INSTRUCTIONS TO FOLLOW:
Would you print the lines below exactly, beginning at the line that has "Bùi Thị Hồng Sương" and stopping after the line that has "Chiama 02 89601329 per"? Only those lines, and no pictures.

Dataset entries
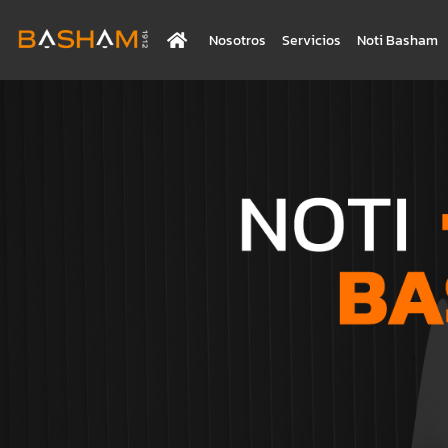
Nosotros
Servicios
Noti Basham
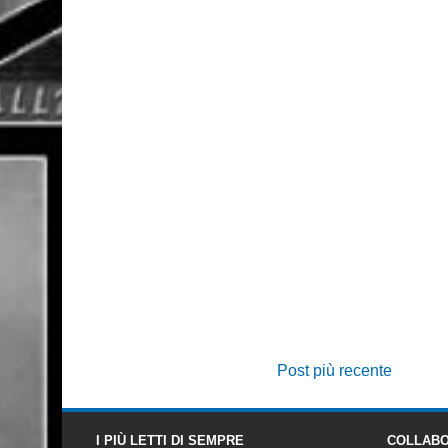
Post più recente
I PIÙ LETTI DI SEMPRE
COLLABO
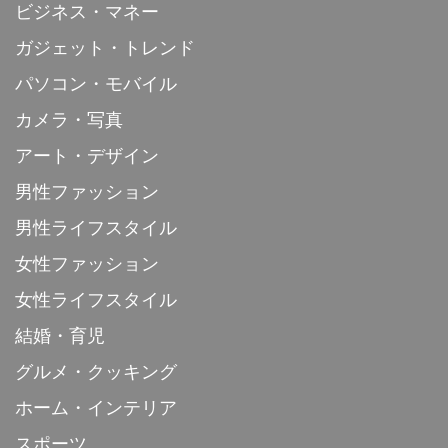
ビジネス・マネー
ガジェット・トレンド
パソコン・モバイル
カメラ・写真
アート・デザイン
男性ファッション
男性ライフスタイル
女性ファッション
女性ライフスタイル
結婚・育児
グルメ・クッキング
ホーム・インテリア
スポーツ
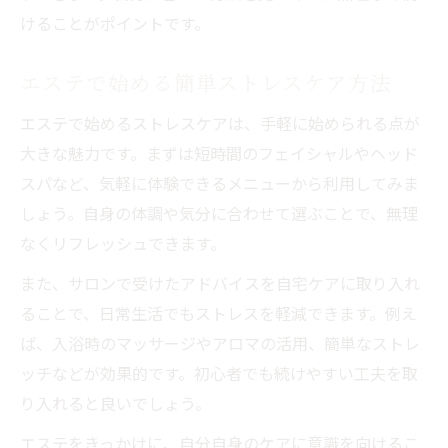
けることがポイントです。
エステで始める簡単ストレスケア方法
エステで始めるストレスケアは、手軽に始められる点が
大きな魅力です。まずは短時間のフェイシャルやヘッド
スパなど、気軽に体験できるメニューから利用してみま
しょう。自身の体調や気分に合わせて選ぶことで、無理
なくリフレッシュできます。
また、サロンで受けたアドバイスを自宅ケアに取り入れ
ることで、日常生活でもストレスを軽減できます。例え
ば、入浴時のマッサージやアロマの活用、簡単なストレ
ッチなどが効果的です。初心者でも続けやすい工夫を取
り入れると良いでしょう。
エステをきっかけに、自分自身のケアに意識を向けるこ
...
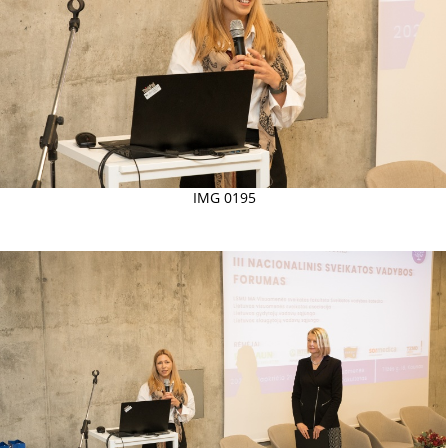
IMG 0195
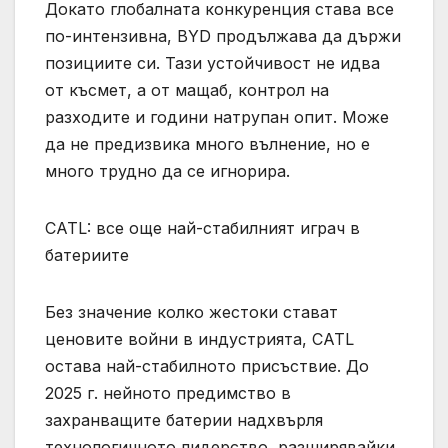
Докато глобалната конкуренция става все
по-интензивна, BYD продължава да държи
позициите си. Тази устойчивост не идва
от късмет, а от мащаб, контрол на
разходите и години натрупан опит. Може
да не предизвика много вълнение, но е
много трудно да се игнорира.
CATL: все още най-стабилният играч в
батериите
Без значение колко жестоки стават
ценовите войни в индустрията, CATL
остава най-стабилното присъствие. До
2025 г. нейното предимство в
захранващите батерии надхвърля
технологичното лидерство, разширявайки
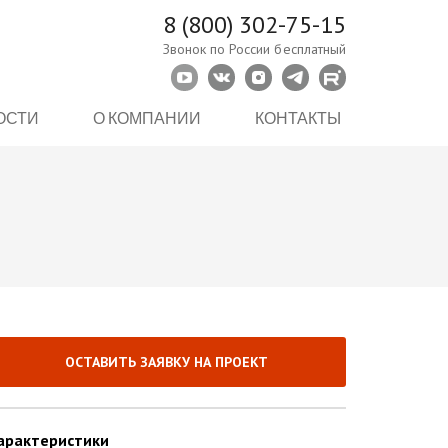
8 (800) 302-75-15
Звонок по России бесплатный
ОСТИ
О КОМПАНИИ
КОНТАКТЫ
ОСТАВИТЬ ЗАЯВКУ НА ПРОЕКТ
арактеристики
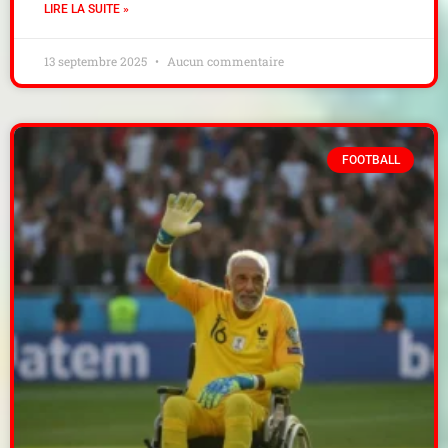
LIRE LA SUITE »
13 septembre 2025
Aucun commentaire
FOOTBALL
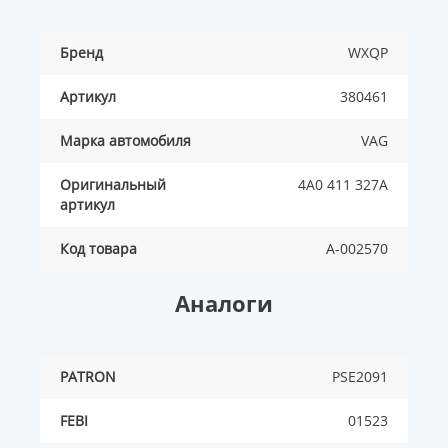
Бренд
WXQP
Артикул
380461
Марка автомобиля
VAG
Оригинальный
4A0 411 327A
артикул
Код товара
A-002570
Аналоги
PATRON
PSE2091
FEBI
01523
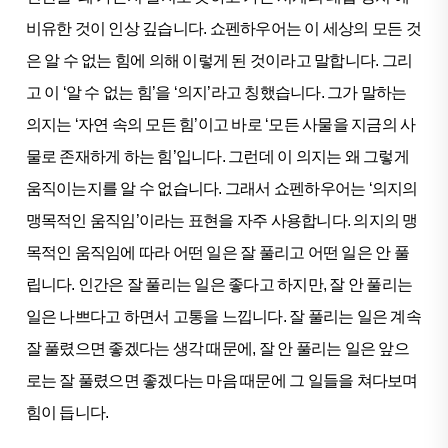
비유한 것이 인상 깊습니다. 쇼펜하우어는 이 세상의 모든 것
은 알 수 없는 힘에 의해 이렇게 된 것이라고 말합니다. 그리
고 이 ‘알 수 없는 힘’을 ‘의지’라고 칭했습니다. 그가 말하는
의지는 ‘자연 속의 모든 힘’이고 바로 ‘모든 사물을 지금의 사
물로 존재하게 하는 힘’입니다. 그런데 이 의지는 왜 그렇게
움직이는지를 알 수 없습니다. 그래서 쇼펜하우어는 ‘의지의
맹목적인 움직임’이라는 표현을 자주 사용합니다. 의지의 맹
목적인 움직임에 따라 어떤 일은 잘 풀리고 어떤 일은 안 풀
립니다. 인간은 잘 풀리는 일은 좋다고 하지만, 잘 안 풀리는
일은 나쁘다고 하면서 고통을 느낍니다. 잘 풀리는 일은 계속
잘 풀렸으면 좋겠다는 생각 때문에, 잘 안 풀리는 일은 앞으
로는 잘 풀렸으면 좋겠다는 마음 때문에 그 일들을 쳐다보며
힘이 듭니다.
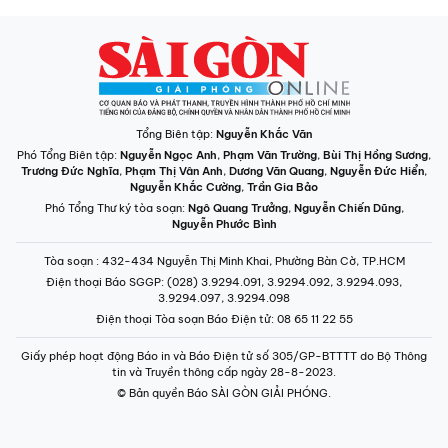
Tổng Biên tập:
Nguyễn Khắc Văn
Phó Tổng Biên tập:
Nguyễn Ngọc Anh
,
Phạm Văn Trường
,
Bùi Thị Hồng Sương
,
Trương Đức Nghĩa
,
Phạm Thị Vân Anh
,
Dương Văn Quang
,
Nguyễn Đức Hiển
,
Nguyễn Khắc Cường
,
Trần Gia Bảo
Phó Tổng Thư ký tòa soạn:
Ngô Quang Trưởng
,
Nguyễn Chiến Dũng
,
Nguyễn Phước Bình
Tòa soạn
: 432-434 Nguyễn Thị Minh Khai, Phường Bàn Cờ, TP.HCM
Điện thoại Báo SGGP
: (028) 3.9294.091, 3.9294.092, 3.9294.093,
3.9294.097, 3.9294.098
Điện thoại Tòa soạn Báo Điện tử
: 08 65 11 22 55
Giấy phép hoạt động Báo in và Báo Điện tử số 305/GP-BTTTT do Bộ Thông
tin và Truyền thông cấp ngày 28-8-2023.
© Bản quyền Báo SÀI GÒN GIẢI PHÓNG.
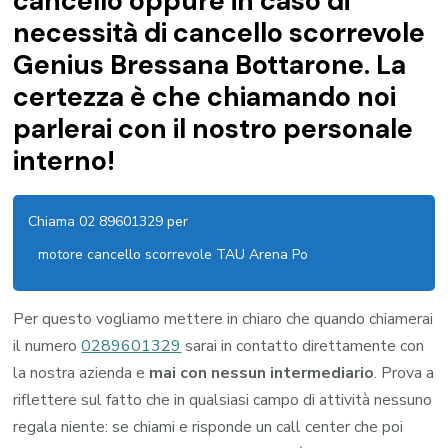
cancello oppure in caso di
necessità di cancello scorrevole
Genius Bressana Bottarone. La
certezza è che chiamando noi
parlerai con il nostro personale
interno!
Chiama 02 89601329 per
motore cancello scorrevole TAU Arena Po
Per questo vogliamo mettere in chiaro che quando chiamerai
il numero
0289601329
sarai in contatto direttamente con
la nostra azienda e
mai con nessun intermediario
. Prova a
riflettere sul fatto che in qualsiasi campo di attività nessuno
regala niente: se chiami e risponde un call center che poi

EXERCISE SOLUTION:
Bùi Thị Hồng Sương
,
Trương Đức Nghĩa
,
Phạm Thị Vân Anh
,
Dương Văn Quang
,
Nguyễn Đức Hiển
,
Nguyễn Khắc Cường
,
Trần Gia Bảo
Phó Tổng Thư ký tòa soạn:
Ngô Quang Trưởng
,
Nguyễn Chiến Dũng
,
Nguyễn Phước Bình
Tòa soạn
: 432-434 Nguyễn Thị Minh Khai, Phường Bàn Cờ, TP.HCM
Điện thoại Báo SGGP
: (028) 3.9294.091, 3.9294.092, 3.9294.093,
3.9294.097, 3.9294.098
Điện thoại Tòa soạn Báo Điện tử
: 08 65 11 22 55
Giấy phép hoạt động Báo in và Báo Điện tử số 305/GP-BTTTT do Bộ Thông
tin và Truyền thông cấp ngày 28-8-2023.
© Bản quyền Báo SÀI GÒN GIẢI PHÓNG.
cancello oppure in caso di
necessità di cancello scorrevole
Genius Bressana Bottarone. La
certezza è che chiamando noi
parlerai con il nostro personale
interno!
Chiama 02 89601329 per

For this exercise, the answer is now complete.